Course Project

There are a variety of options for the project:

  1. A community task. This project could use any publically available materials developed for some of the papers discussed in class, where you try to beat the current results. You can also try to beat prior work using your own data, or my data. For example, some educational data is publically available via the web, and you can also get other data from me.
  2. Implement and evaluate an algorithm that performs some type of (spoken or) natural language processing, motivated by a user-generated content application. You may wish to use some of the data that is available for the community task project type, but in a new way.
  3. Use discourse knowledge to enhance a user-generated content system. Processing may be fully automatic, or your system may take manual annotations as input.
  4. A corpus annotation project. This type of project must be done in pairs.
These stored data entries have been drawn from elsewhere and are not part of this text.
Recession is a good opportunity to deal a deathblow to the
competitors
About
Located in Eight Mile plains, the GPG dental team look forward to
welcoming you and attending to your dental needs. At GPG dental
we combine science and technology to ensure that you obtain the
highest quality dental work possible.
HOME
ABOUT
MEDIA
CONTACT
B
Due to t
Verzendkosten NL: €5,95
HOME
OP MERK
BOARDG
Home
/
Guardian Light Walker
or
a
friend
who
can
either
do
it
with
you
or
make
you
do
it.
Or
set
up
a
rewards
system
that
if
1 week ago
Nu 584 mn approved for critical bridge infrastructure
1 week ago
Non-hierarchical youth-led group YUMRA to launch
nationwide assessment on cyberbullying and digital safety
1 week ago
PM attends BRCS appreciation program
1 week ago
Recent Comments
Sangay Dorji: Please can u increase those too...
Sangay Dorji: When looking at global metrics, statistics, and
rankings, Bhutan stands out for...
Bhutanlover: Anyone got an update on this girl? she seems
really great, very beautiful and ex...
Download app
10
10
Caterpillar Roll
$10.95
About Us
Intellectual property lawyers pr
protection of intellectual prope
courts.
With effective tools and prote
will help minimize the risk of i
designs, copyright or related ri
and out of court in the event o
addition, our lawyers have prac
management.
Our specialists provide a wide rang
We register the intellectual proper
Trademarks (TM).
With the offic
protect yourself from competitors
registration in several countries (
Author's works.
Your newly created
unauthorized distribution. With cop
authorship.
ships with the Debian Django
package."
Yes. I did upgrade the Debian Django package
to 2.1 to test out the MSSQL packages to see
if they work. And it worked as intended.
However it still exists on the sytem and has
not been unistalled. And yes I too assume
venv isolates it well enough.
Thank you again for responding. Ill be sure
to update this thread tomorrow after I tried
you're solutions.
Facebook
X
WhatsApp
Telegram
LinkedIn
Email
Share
It will involve developing annotation instructions, gathering or using a corpus, performing a training round of annotation, discussing the results with each other, revising the annotation instructions, and then annotating a fresh test set. Inter-coder reliability should be reported (percentage agreement and Kappa). The amount of data annotated need not be large.
  5. Make me a proposal.

All of the following deadlines must be met to receive credit on the project, with all written materials submitted electronically using IVLE:

All submissions are due to IVLE by 11:59:59 pm (Singapore time) on the due date. No exceptions without documentation such as severe illness will be made. Otherwise the late penalty is 10% per day up to 5 days including Saturday, Sunday, and holidays.

Projects can be done in small groups (pairs are ideal), although I am willing to consider individual projects or teams larger than two if the project can support it.

Note that if you are ambitious and choose carefully, you might be able to submit your final paper to a relevant venue (e.g the NAACL deadline is January 6).